You complain through[out] the transcript of the absence of teaching of godly principles in public schools. Is that a religious, really, a religious complaint or really a preference for the type of subject the school should teach on your part?
. . . . But I think [the members of the School Board] could find, and I believe they did find, or at least there is evidence to support it, which is all I have to find, that the basic reasons for wanting to teach your children at home is not based on religious but personal belief that you can do a better job than the public school system.
The record fully supports the trial court‘s analysis of the case and its ultimate finding that the Johnsons’ opposition to their children‘s attendance at school was not “by reason of bona fide religious training or belief [but, rather, by reason of] essentially political, sociological or philosophical views or a merely personal moral code.”
Affirmed.
JUSTICE STEPHENSON, with whom JUSTICE RUSSELL and JUSTICE HASSELL join, concurring in part and dissenting in part.

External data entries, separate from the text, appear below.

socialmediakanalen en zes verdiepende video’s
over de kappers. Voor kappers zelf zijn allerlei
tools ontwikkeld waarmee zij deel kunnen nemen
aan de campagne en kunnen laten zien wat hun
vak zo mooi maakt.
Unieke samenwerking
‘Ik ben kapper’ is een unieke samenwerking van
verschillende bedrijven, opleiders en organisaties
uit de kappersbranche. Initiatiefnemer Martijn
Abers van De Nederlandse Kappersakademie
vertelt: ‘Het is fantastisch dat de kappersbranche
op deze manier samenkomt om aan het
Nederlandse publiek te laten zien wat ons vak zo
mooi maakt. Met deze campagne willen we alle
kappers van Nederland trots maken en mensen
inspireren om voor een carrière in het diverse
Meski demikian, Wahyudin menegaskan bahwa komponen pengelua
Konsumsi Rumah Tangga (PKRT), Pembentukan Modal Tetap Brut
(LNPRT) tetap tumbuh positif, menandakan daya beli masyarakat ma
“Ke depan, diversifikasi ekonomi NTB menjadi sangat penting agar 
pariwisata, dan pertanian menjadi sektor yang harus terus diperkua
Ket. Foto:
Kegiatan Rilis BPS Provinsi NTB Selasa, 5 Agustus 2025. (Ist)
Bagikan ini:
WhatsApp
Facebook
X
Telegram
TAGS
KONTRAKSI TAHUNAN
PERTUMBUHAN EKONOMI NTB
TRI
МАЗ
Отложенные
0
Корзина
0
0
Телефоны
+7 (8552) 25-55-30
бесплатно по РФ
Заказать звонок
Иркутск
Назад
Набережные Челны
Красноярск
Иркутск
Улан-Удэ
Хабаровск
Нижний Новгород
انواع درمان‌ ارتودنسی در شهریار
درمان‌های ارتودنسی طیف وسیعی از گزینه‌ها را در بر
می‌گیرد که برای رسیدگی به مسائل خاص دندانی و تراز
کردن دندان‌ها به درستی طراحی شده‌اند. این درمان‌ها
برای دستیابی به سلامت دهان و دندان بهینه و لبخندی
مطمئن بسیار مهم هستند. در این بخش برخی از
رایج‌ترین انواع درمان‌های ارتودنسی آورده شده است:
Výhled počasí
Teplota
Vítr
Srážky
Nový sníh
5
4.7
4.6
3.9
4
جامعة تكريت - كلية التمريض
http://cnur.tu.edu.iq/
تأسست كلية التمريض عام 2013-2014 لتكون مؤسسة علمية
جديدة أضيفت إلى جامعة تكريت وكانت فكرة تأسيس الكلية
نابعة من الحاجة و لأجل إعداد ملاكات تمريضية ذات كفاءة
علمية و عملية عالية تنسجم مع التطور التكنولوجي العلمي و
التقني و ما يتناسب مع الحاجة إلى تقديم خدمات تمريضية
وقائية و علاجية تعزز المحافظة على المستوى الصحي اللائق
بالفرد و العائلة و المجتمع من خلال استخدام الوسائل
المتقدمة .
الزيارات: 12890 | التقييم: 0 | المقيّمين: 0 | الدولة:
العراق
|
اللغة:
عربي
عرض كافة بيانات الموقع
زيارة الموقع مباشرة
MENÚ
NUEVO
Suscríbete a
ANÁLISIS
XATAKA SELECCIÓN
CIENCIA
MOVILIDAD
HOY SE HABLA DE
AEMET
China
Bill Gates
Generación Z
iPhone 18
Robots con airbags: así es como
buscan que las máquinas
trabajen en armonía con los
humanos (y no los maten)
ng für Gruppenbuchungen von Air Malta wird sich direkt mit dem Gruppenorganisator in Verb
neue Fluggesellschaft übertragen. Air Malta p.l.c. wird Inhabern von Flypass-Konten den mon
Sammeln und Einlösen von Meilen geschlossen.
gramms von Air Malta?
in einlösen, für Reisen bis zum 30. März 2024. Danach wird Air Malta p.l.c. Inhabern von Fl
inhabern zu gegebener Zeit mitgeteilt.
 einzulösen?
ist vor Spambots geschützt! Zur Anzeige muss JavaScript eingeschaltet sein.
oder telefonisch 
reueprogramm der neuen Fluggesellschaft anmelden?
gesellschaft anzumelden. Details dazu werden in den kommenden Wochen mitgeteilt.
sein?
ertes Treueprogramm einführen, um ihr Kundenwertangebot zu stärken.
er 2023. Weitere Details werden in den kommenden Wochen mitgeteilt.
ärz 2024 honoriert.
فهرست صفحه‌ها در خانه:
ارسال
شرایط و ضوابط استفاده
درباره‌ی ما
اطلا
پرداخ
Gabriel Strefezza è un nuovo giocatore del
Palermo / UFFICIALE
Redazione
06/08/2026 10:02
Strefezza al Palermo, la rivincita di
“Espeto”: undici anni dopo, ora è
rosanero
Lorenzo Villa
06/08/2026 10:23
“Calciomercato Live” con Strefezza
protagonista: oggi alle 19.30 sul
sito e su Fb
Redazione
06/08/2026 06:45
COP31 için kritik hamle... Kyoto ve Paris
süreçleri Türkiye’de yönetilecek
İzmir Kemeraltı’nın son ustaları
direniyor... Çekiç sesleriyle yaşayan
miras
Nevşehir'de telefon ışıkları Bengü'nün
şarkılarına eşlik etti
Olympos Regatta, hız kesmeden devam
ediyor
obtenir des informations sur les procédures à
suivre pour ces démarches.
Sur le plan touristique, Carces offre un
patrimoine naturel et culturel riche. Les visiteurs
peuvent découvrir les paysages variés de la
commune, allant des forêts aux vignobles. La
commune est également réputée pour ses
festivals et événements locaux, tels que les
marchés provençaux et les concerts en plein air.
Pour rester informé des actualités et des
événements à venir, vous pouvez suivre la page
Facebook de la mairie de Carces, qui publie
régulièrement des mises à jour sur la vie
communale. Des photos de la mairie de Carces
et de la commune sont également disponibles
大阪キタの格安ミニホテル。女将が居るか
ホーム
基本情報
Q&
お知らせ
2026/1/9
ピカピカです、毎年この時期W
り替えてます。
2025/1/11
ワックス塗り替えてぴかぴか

I agree with the majority that “the sole test is the bona fidеs of [the Johnsons‘] religious beliefs.” I do not agree, however, that the record shows that the School Board applied that test in disposing of the Johnsons’ application for exemption. To the contrary, the record clearly shows that the Board applied an erroneous two-pronged test.
As the majority states, the School Board did not give its reasons for denying the Johnsons’ request. However, following the Board‘s October 12, 1988 hearing, Joseph Dyer, the Board‘s attorney, wrote a letter, dated October 27, 1988, to the Johnsons’ attornеy which stated, in pertinent part, the following:
As School Board attorney, I have been asked to respond to your inquiry for additional information.
. . . . [L]et me assure you that the Prince William County School Board members are genuinely concerned about the delicate question of religious exemptions. They generally base their decisions on the guidance provided by the Supreme Court of the United States, the Fourth Circuit Court of Appeals, Opinions from the Attorney General of Virginia and from the Commonwealth Attorney for Prince William County . . . .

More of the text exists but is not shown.